Paragrafın son âyetinde ise Rasûlullah'a, arkasından çevirilen dolaplar bildirilip, münâfıkların kendisine bir zarar veremeyecekleri, o'na toplumu idare edecek ilkeler indirildiği ve indirilmeye devam edeceği beyân edilmektedir: Ve eğer senin üzerinde Allah'ın lütuf ve merhameti olmasaydı, onlardan bir güruh seni saptırmaya çalışırdı. Hâlbuki onlar, kendilerinden başkasını saptırmazlar ve sana hiç bir zarar veremezler. Allah, sana Kitab'ı ve hikmeti [zulüm ve fesadı engellemek için konulmuş kanun, düstur ve ilkeleri] indirmiş ve sana bilmediğin şeyleri öğretmiştir. Allah'ın senin üzerindeki lütfu çok büyüktür.

114. Bir sadakayı yahut ma‘rûfu veyahut da insanlar arasını düzeltmeyi emreden kişinin ki hariç, onların fısıldaşmalarından çoğunda hayır diye bir şey yoktur. Kim bunları Allah'ın rızasını gözeterek yaparsa, Biz, yakında ona çok büyük bir mükâfât vereceğiz.

115. Ve kim kendisine doğru yol apaçık ortaya çıktıktan sonra Elçi'ye karşı çıkar ve mü’minlerin yolundan başkasını izlerse, Biz onu döndüğü şeye döndürürüz ve onu cehenneme sokarız. O da ne kötü bir gidiş yeridir!

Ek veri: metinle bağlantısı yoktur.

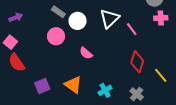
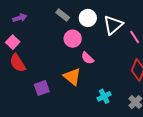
white circle: (78, 21) -> (88, 18), moved
pink circle: (56, 36) -> (73, 39), moved
orange triangle: (73, 85) -> (72, 77), moved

Bu âyetlerde, insanlığa ahlâk kuralları ve toplumun Elçi'ye nasıl davranması gerektiği öğretilmektedir. Önce, fısıldaşmanın [gizli görüşmenin/konuşmanın] iyi bir şey olmadığı, ancak fısıldaşmanın sadaka, eğitim ve barış hususunda yapılacak bir şey olduğu açıklanmış ve bunları Allah rızası için yapanların ödüllendirileceği bildirilmiş; sonra da, gerçek kendisine bildirilmesine rağmen Elçi'ye karşı çıkan, mü’minlerin yolundan başka yollar izlemeye kalkanlar cehennem ile tehdit edilmişlerdir.

Rasûlullah hakkında fısıldaşmalar [gizli görüşmeler ve buluşmalar] hususunda İsrâ sûresi'nde de bilgi verilmişti:

Biz onların seni dinlediklerinde ne için dinlediklerini, gizli konuşmalarında da o zâlimlerin, “Siz büyülenmiş bir adamdan başkasına uymuyorsunuz” dediklerini çok iyi biliriz. (İsrâ/47)

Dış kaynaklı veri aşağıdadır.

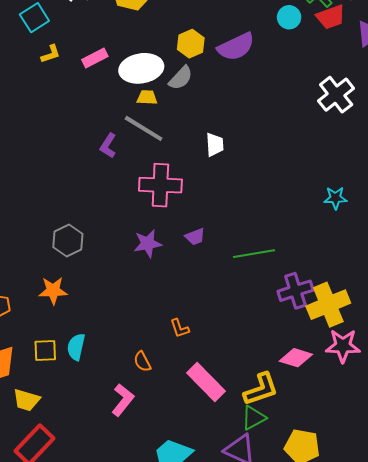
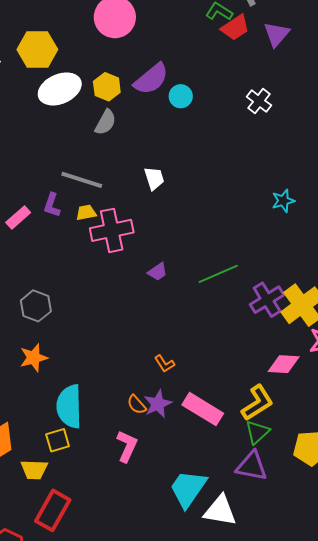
cyan circle: (289, 17) -> (181, 96), moved
pink rectangle: (95, 58) -> (18, 217), moved
white ellipse: (141, 68) -> (60, 89), moved
white cross: (336, 95) -> (259, 101), size x0.7
yellow trapezoid: (147, 97) -> (86, 213), moved
purple star: (148, 243) -> (158, 404), moved
cyan semicircle: (76, 347) -> (69, 406), size x1.6
yellow square: (45, 350) -> (58, 440), moved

Bu âyetin nüzûl sebebi hakkında şu nakledilmiştir:

İlim adamları derler ki: Bu iki âyet-i kerîme, hırsızlık yapan İbn Ubeyrık hakkında nâzil olmuştur. Peygamber (s.a), onun elinin kesilmesi hükmünü verince, o da Mekke'ye kaçıp irtidad etti. Bunun üzerine bu buyruklar nâzil oldu.

Sa‘îd b. Cübeyr dedi ki: “Mekke'ye varınca, orada da bir evin duvarını oydu. Müşrikler onu yakalayıp öldürdüler. Bunun üzerine Allah, Şüphesiz Allah, Kendisine eş koşulmasını mağfiret etmez... muhakkak ki uzak bir sapıklıkla sapılmıştır buyruğunu indirdi.[75]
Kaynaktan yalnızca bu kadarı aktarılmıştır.